I'm using Ruby 2.4. I want to match a bunch of non-letter and numbers, followed by one or more numbers, followed by an arbitrary amount of non-letters and numbers. However, this string
2.4.0 :001 > token = "17 Milton,GA"
=> "17 Milton,GA"
...
2.4.0 :004 > Regexp.new("\\A([[:space:]]|[^\p{L}^0-9])*\\d+[^\p{L}^0-9]*\\z").match?(token.downcase)
=> true
is matching my regular expression and I dont' want it to since there are letters that follow the number. What do I need to adjust in my regexp so that the only thing I can match after the numbers will be non-letters and non-numbers?

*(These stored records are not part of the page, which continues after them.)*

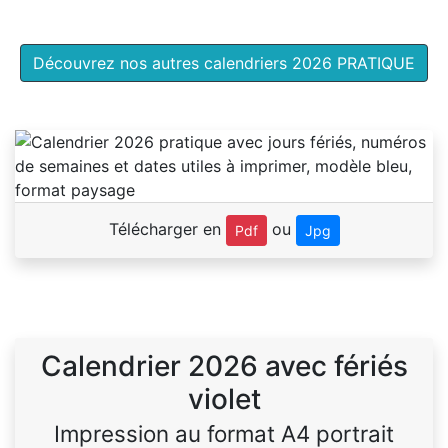
Découvrez nos autres calendriers 2026 PRATIQUE
Télécharger en
ou
Pdf
Jpg
Calendrier 2026 avec fériés
violet
Impression au format A4 portrait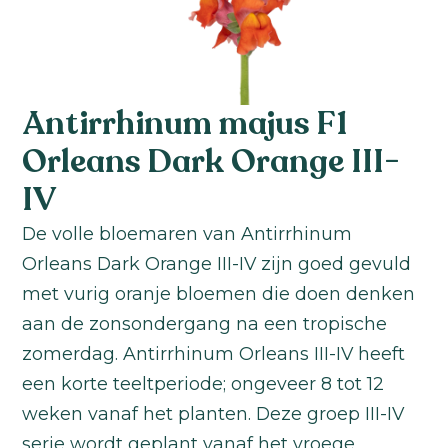
Antirrhinum majus F1
Orleans Dark Orange III-
IV
De volle bloemaren van Antirrhinum
Orleans Dark Orange III-IV zijn goed gevuld
met vurig oranje bloemen die doen denken
aan de zonsondergang na een tropische
zomerdag. Antirrhinum Orleans III-IV heeft
een korte teeltperiode; ongeveer 8 tot 12
weken vanaf het planten. Deze groep III-IV
serie wordt geplant vanaf het vroege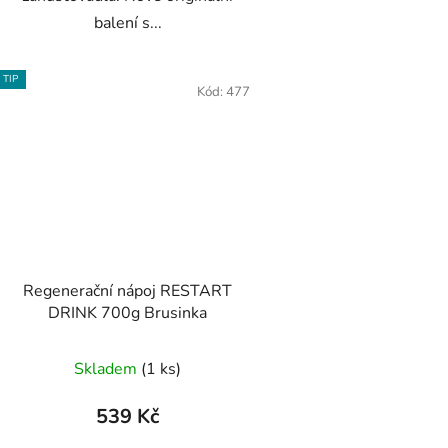
balení s...
TIP
Kód:
477
Regenerační nápoj RESTART
DRINK 700g Brusinka
Průměrné
Skladem
(1 ks)
hodnocení
produktu
539 Kč
je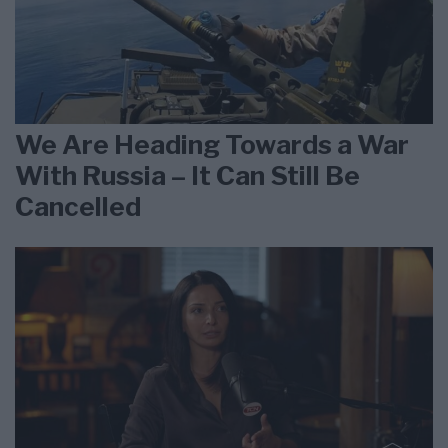
We Are Heading Towards a War
With Russia – It Can Still Be
Cancelled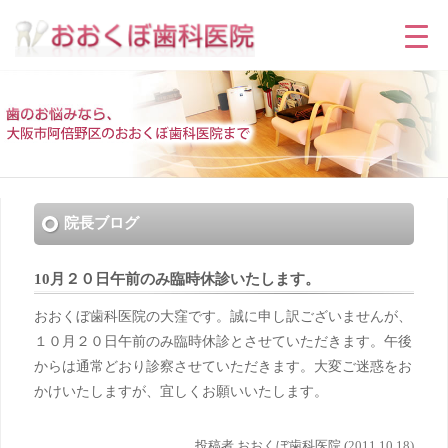
院長ブログ
10月２０日午前のみ臨時休診いたします。
おおくぼ歯科医院の大窪です。誠に申し訳ございませんが、
１０月２０日午前のみ臨時休診とさせていただきます。午後
からは通常どおり診察させていただきます。大変ご迷惑をお
かけいたしますが、宜しくお願いいたします。
投稿者 おおくぼ歯科医院 (
2011.10.18)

There are a couple of issues with the regex.
1) When you are using a double quoted string literal in a Regexp.new
constructor, to declare a literal backslash you need to double it (\p
=> \\p
)
2) [^\p{L}^0-9]
is is a wrong construct for any char but a letter and digit because the second ^
is treated as a literal ^
symbol. You need to remove the second ^
at least. You may also use [^[:alnum:]]
to match any non-alphanumeric symbol.
3) The pattern above matches whitespaces, too, so you do not need to alternate it with [[:space]]
. ([[:space:]]|[^\p{L}^0-9])*
-> [^\p{L}0-9]*
.
So, you may use your fixed Regexp.new("\\A[^\\p{L}0-9]*\\d+[^\\p{L}0-9]*\\z")
regexp, or use
/\A[^[:alnum:]]*\d+[^[:alnum:]]*\z/.match?(token.downcase)
See the Rubular demo where your sample string is not matched with the regex.
Details:
\A
- start of a string[^[:alnum:]]*
- 0+ non-alphanumeric chars\d+
- 1+ digits[^[:alnum:]]*
- 0+ non-alphanumeric chars\z
- end of string.